Birden, kendini küçümseyerek bakan gözlerin karşısında buldu. Sesini kesti ve utancından yüzü kızarmak zorunda kaldı. O an, şehrimizin en uzun sakalına sahip kişisi ayağa kalktı ve ağırbaşlı bir ifadeyle konuştu:
-  Savaşa var olmayanlar gereksinim duyar. Allah’a şükür ki bizler sakallıyız, öyleyse varız!
Hemen beğeni dolu, destekleyen sesler yükseldi. Kısa süren bir tartışmadan sonra, Timurlenk ile anlaşma yapacak bir heyet oluşturulmasına ve yürüdüğü zaman sakalları dizine değen yaşlı bir adamın heyete başkanlık etmesine karar verildi.

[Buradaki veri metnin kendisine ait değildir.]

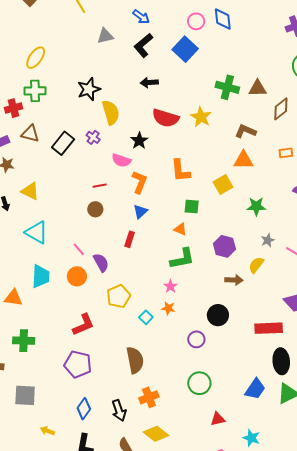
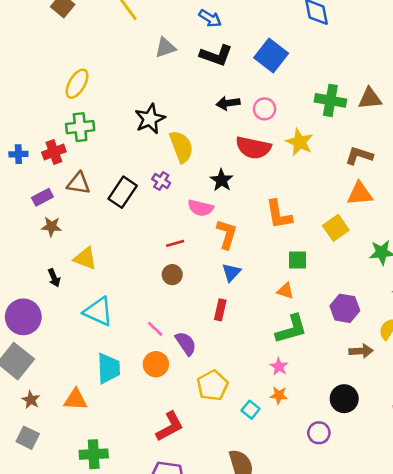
pink circle: (196, 21) -> (264, 109), moved
black L-shape: (143, 45) -> (216, 55), turned -115

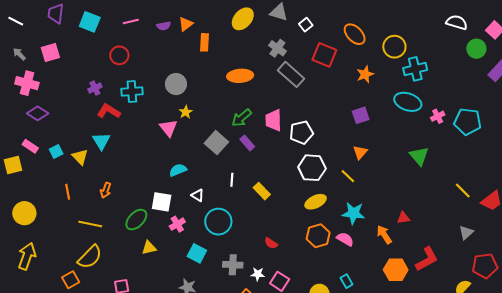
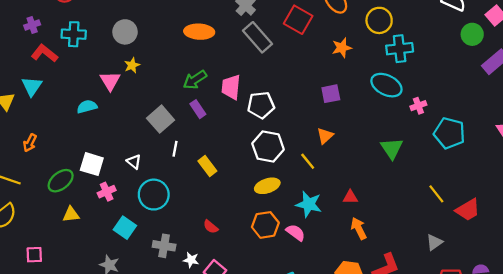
cyan pentagon: (468, 122) -> (449, 133), moved
gray square: (216, 143) -> (161, 119), moved
cyan semicircle: (178, 170) -> (87, 107), moved
red triangle: (403, 218) -> (350, 197), moved
orange arrow: (384, 235) -> (359, 228), moved

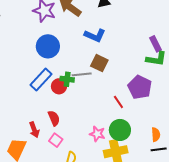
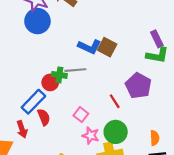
blue L-shape: (95, 35) -> (89, 47), moved
blue circle: (48, 46) -> (37, 21), moved
brown square: (99, 63) -> (107, 47), moved
blue rectangle: (41, 79) -> (33, 102), moved
pink square: (56, 140) -> (81, 115), moved

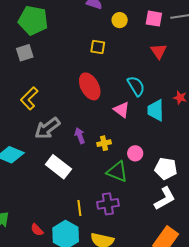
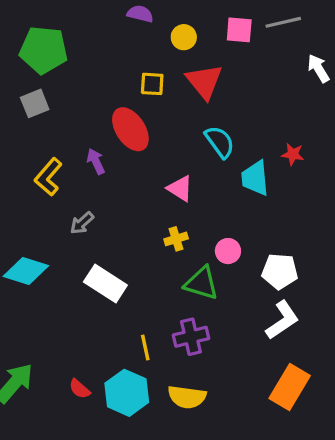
red triangle: (159, 51) -> (204, 81), moved, size x1.4
red ellipse: (90, 86) -> (130, 129), moved
pink triangle: (122, 110) -> (180, 189), moved
gray arrow: (47, 128) -> (82, 223), size x0.6
purple arrow: (80, 136) -> (96, 161), moved

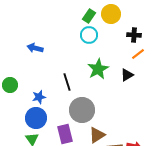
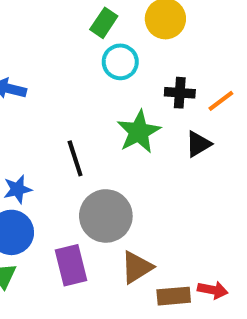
green rectangle: (89, 16) -> (104, 23), moved
black cross: (134, 35) -> (180, 93), moved

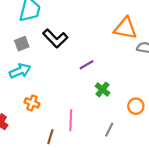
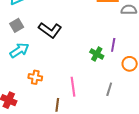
black L-shape: (55, 38) -> (50, 30), moved
purple line: (86, 65) -> (113, 45), moved, turned -40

Şehrimizin sekiz kapısı vardır. Heyet, önlerinde beyaz bir bayrakla bunlardan birisinden dışarı çıktı ve iç elbiselerindeki bitleri incelemeye kendilerini kaptırmış, kılıçlarını üzerilerindeki kan ve çamurun kuruması için güneşe bırakmış, sayıları yıldızlar ve çekirgelerden çok olan askerlerin arasından ilerledi.

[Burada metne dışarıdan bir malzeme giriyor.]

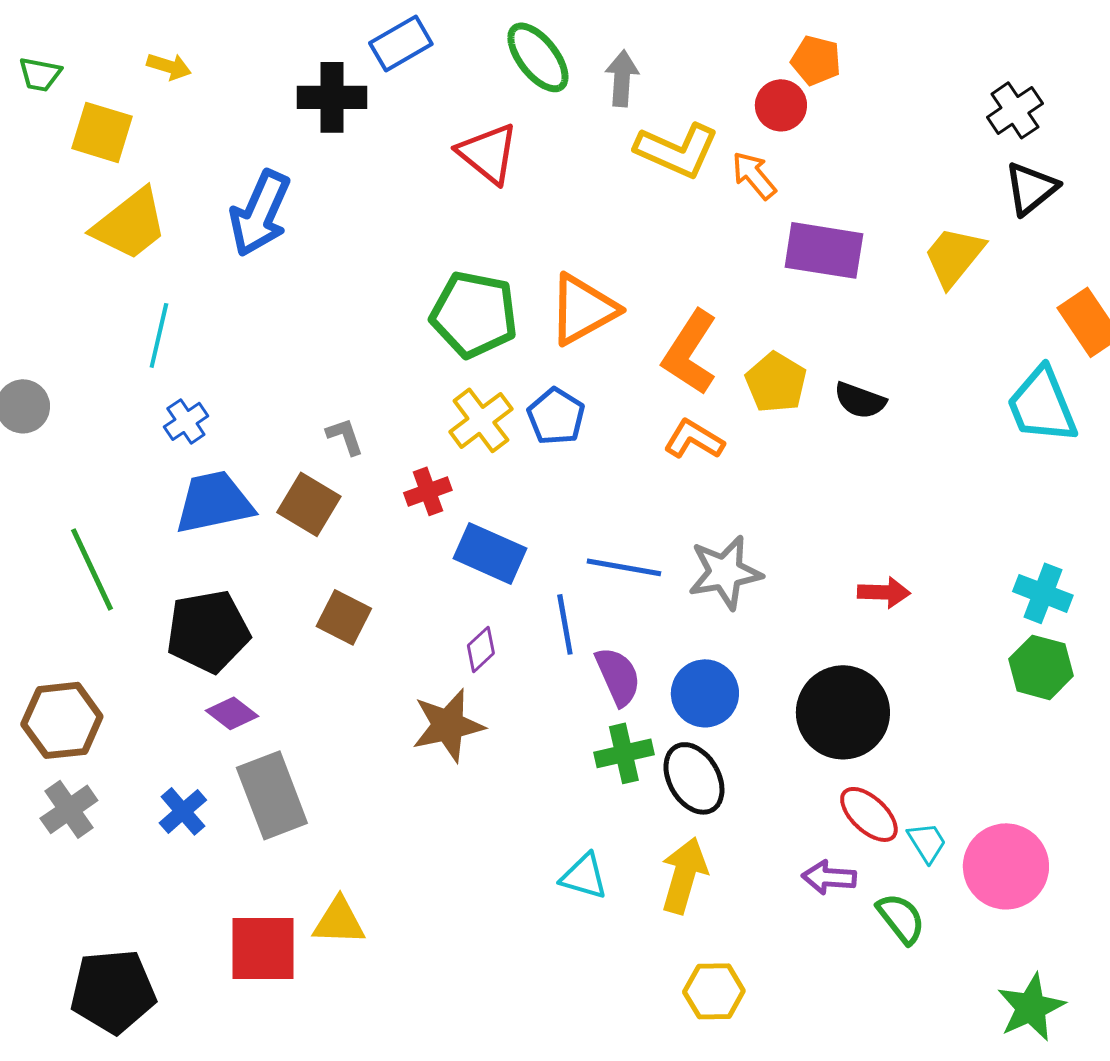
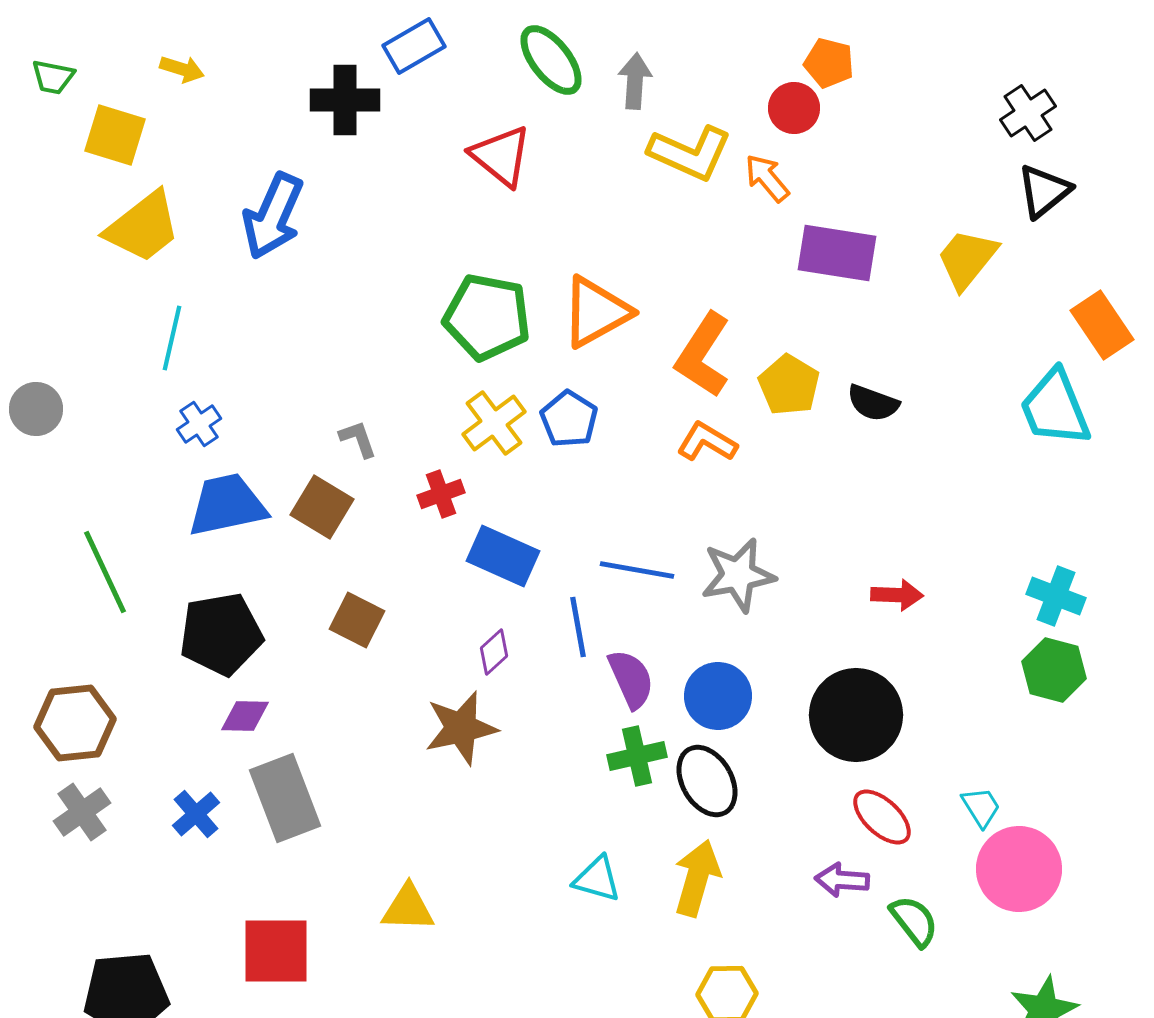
purple diamond: (232, 713) -> (245, 716), turned -36
cyan trapezoid: (927, 842) -> (981, 807), moved
yellow triangle: (339, 921) -> (408, 908), moved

Heyet, ağır ve vakur adımlarla Timurlenk’in çadırına girdi. Bir de ne görsünler, Timurlenk, bebek gibi bakışları, yaşlı bir kimse gibi gülümsemesi olan çok genç birisi!
Heyet başkanı:
-  Biz barış istiyoruz. Şehrimizi savaşmadan sana teslim ediyoruz. Yalnız şehrimiz küçük ve yoksuldur; ne altını ne de petrolü vardır. Kadınlarımız ise keçi gibidir. Onlardan kurtulmak bizi mutlu eder.
Timurlenk:
-  Ben kan dökmekten hoşlanmam. Altında da, güzel kadınlarda da gözüm yok. Yalnız, sakal bırakmaya aşırı düşkünlüğünüz nedeniyle şehrinizdeki berberlerin aç kaldığını öğrendim. Bu, benim özellikle nefret ettiğim bir zulümdür. Ben yaşamımı mazlumlara yardıma ve dünyanın her tarafına adaleti yaymaya adadım. Hiçbir insanın aç kalmaması gerekir.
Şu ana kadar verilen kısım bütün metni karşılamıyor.